For details, visit the Microsoft official website:
https://msrc.microsoft.com/update-guide/releaseNote/2025-Oct
The following vulnerabilities require close attention as their details have been disclosed or they have already been exploited by attackers:
Windows Remote Access Connection Manager Privilege Escalation Vulnerability (CVE-2025-59230): Improper access control in Windows Remote Access Connection Manager allows an authorized attacker to elevate privileges locally. This vulnerability has been exploited in the wild, and the risk is high.
Privilege escalation vulnerability in the Windows Agere modem driver (CVE-2025-24990): A vulnerability exists in the third party Agere Modem driver that ships natively with supported Windows OSs. Attackers who successfully exploit this vulnerability may obtain administrator permissions. This vulnerability has been exploited in the wild, and the risk is high.

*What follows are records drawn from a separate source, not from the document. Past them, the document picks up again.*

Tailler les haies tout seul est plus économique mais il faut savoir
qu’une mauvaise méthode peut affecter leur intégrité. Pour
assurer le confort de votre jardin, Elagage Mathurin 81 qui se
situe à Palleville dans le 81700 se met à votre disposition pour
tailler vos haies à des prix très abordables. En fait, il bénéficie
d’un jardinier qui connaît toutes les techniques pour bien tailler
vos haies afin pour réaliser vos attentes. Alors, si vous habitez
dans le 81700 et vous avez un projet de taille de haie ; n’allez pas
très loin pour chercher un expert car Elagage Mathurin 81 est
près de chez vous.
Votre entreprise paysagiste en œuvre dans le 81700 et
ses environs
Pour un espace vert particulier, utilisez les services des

Windows Agere Modem Driver Elevation of Privilege Vulnerability (CVE-2025-24052): An attacker who successfully exploited this vulnerability could gain administrator privileges on the affected system. The vulnerability has been disclosed, and the risk is high.

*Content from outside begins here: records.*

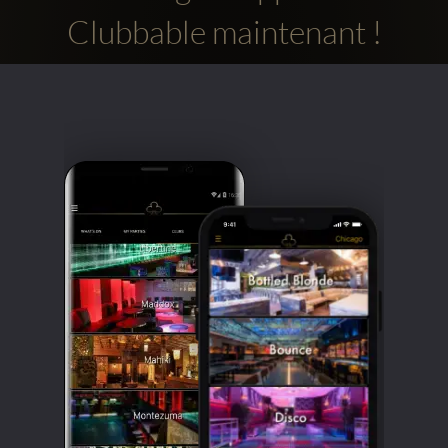
Clubbable maintenant !
Comptes
sociaux
Clubbable: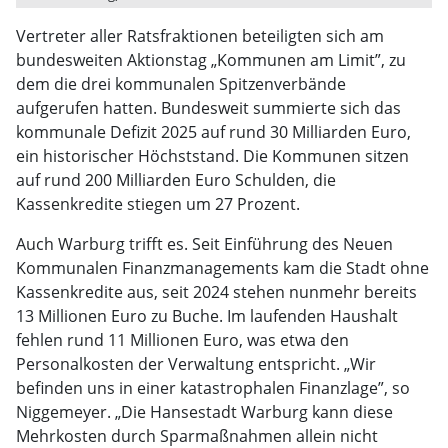
Vertreter aller Ratsfraktionen beteiligten sich am
bundesweiten Aktionstag „Kommunen am Limit”, zu
dem die drei kommunalen Spitzenverbände
aufgerufen hatten. Bundesweit summierte sich das
kommunale Defizit 2025 auf rund 30 Milliarden Euro,
ein historischer Höchststand. Die Kommunen sitzen
auf rund 200 Milliarden Euro Schulden, die
Kassenkredite stiegen um 27 Prozent.
Auch Warburg trifft es. Seit Einführung des Neuen
Kommunalen Finanzmanagements kam die Stadt ohne
Kassenkredite aus, seit 2024 stehen nunmehr bereits
13 Millionen Euro zu Buche. Im laufenden Haushalt
fehlen rund 11 Millionen Euro, was etwa den
Personalkosten der Verwaltung entspricht. „Wir
befinden uns in einer katastrophalen Finanzlage”, so
Niggemeyer. „Die Hansestadt Warburg kann diese
Mehrkosten durch Sparmaßnahmen allein nicht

13 vulnerabilities (CVE-2025-59287, CVE-2025-24052, and CVE-2025-55680) are marked as Exploitation More Likely. For details, see the official announcement. Please perform security self-check and security hardening in a timely manner to reduce attack risks.
II. Severity
Severity: important
(Severity: low, moderate, important, and critical)
III. Affected Products
Microsoft Windows, Microsoft Office, Azure, .NET, and other products.
IV. Vulnerability Details
|
CVE ID |
Vulnerability Name |
Severity |
Vulnerability Description |
|
CVE-2025-59287 |
Windows Server Update Service (WSUS) Remote Code Execution Vulnerability |
Major |
Deserialization of untrusted data in Windows Server Update Service allows an unauthorized attacker to execute code over a network. |
|
CVE-2025-59227 |
Microsoft Office Remote Code Execution Vulnerability |
Major |
Use after free in Microsoft Office allows an unauthorized attacker to execute code locally. |
|
CVE-2025-59292 |
Azure Compute Gallery Elevation of Privilege Vulnerability |
Major |
External control of file name or path in Confidential Azure Container Instances allows an authorized attacker to elevate privileges locally. |
|
CVE-2025-59291 |
Confidential Azure Container Instances Elevation of Privilege Vulnerability |
Major |
External control of file name or path in Confidential Azure Container Instances allows an authorized attacker to elevate privileges locally. |
|
CVE-2025-49708 |
Microsoft Graphics Component Elevation of Privilege Vulnerability |
Major |
Use after free in Microsoft Graphics Component allows an authorized attacker to elevate privileges over a network. |
|
CVE-2025-59236 |
Microsoft Excel Remote Code Execution Vulnerability |
Major |
Use after free in Microsoft Office Excel allows an unauthorized attacker to execute code locally. |
|
CVE-2025-59234 |
Microsoft Office Remote Code Execution Vulnerability |
Major |
Use after free in Microsoft Office allows an unauthorized attacker to execute code locally. |
(Note: Vulnerabilities listed above are important ones. For more information, refer to the official website of Microsoft.)
V. Security Recommendations
1. Use Windows Update or download patches from the following address to fix the vulnerabilities:
https://msrc.microsoft.com/update-guide
2. Back up data remotely to protect your data.
Note: Before fixing vulnerabilities, back up your files and conduct a thorough test.